The transformations would be applied to the raw set of keys, in the order they're listed in the configuration file. Initially, regexp() and prefix() would be implemented only, with the possibility of adding more, if the need arises.
This would also solve another problem I encountered recently: if the value-pairs() result set contains both "$SDATA" and "$SDATA.*" (which is the case if one specifies scope("selected-macros" "nv-pairs") and the incoming message has structured data), then we'll have a key conflict in the MongoDB destination, because internally "foo.bar" gets translated to (using JSON notation):
{ "foo": { "bar": ... } }
Now, in the case of SDATA, this translates to something like the following:
{ SDATA: "[foo=bar]", // $SDATA SDATA: { "foo": "bar" // $SDATA.foo } }
This is because the MongoDB destination strips the leading dot at the moment (because that would be invalid too), and we end up with conflicting types: one string, and one object. The driver does not support overriding right now, so this is a problem.
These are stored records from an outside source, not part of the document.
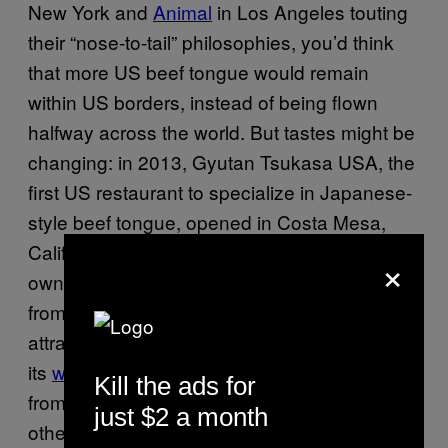
New York and
Animal
in Los Angeles touting
their “nose-to-tail” philosophies, you’d think
that more US beef tongue would remain
within US borders, instead of being flown
halfway across the world. But tastes might be
changing: in 2013, Gyutan Tsukasa USA, the
first US restaurant to specialize in Japanese-
style beef tongue, opened in Costa Mesa,
California, near Los Angeles. The Japanese-
×
owned eatery is meant to provide visitors
from Sendai with a taste of home, while also
attracting the more timid American diner. As
its
website
states, “Once you try the oxtongue
Kill the ads for
from Tsukasa, you don’t want to go to the
just $2 a month
other oxtongue restaurants!”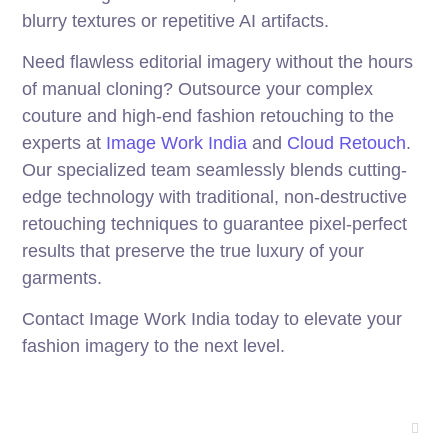
blurry textures or repetitive AI artifacts.
Need flawless editorial imagery without the hours
of manual cloning? Outsource your complex
couture and high-end fashion retouching to the
experts at
Image Work India
and
Cloud Retouch
.
Our specialized team seamlessly blends cutting-
edge technology with traditional, non-destructive
retouching techniques to guarantee pixel-perfect
results that preserve the true luxury of your
garments.
Contact Image Work India today to elevate your
fashion imagery to the next level.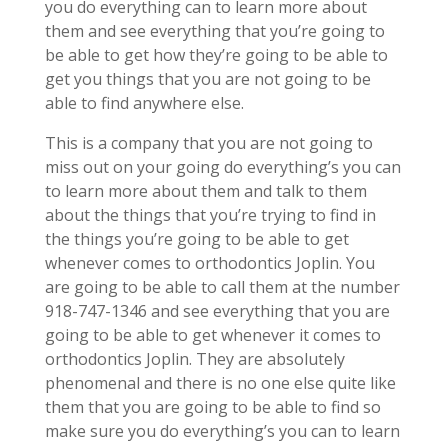
you do everything can to learn more about
them and see everything that you’re going to
be able to get how they’re going to be able to
get you things that you are not going to be
able to find anywhere else.
This is a company that you are not going to
miss out on your going do everything’s you can
to learn more about them and talk to them
about the things that you’re trying to find in
the things you’re going to be able to get
whenever comes to orthodontics Joplin. You
are going to be able to call them at the number
918-747-1346 and see everything that you are
going to be able to get whenever it comes to
orthodontics Joplin. They are absolutely
phenomenal and there is no one else quite like
them that you are going to be able to find so
make sure you do everything’s you can to learn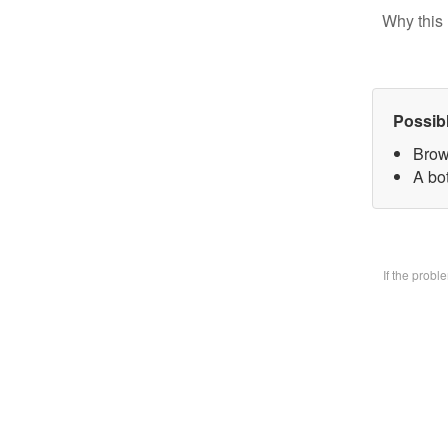
Why this 
Possib
Brow
A bo
If the prob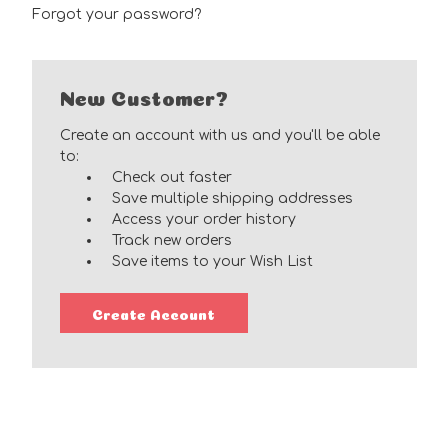
Forgot your password?
New Customer?
Create an account with us and you'll be able
to:
Check out faster
Save multiple shipping addresses
Access your order history
Track new orders
Save items to your Wish List
Create Account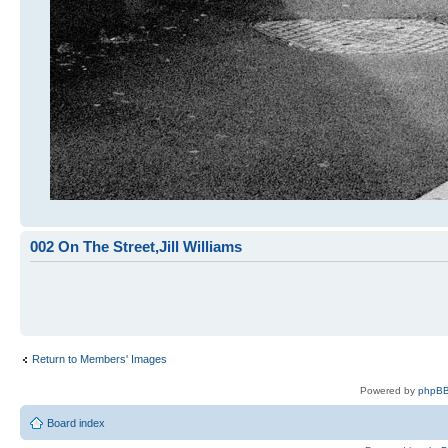
002 On The Street,Jill Williams
Return to Members' Images
Powered by
phpBB
Board index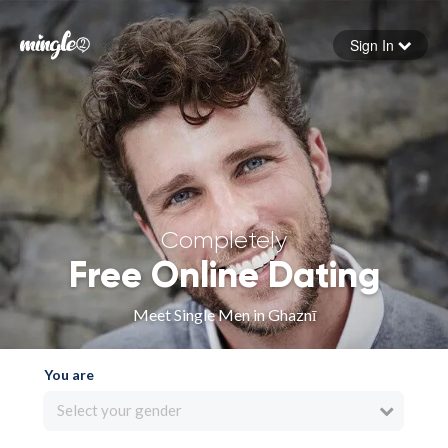
Sign In
Forgot your password
Sign in
Completely
Free Online Dating
Meet Single Men in Ghaznī
You are
Select your gender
I could, of course, change the driver to replace the dot with an underscore, but that would be costier than the current stripping, and would still be ugly, in my opinion.
It's much nicer to allow the users to rewrite the keys instead, or prefix them.
That's about how far I got with thinking for now. Critique, comments and ideas would be most appreciated.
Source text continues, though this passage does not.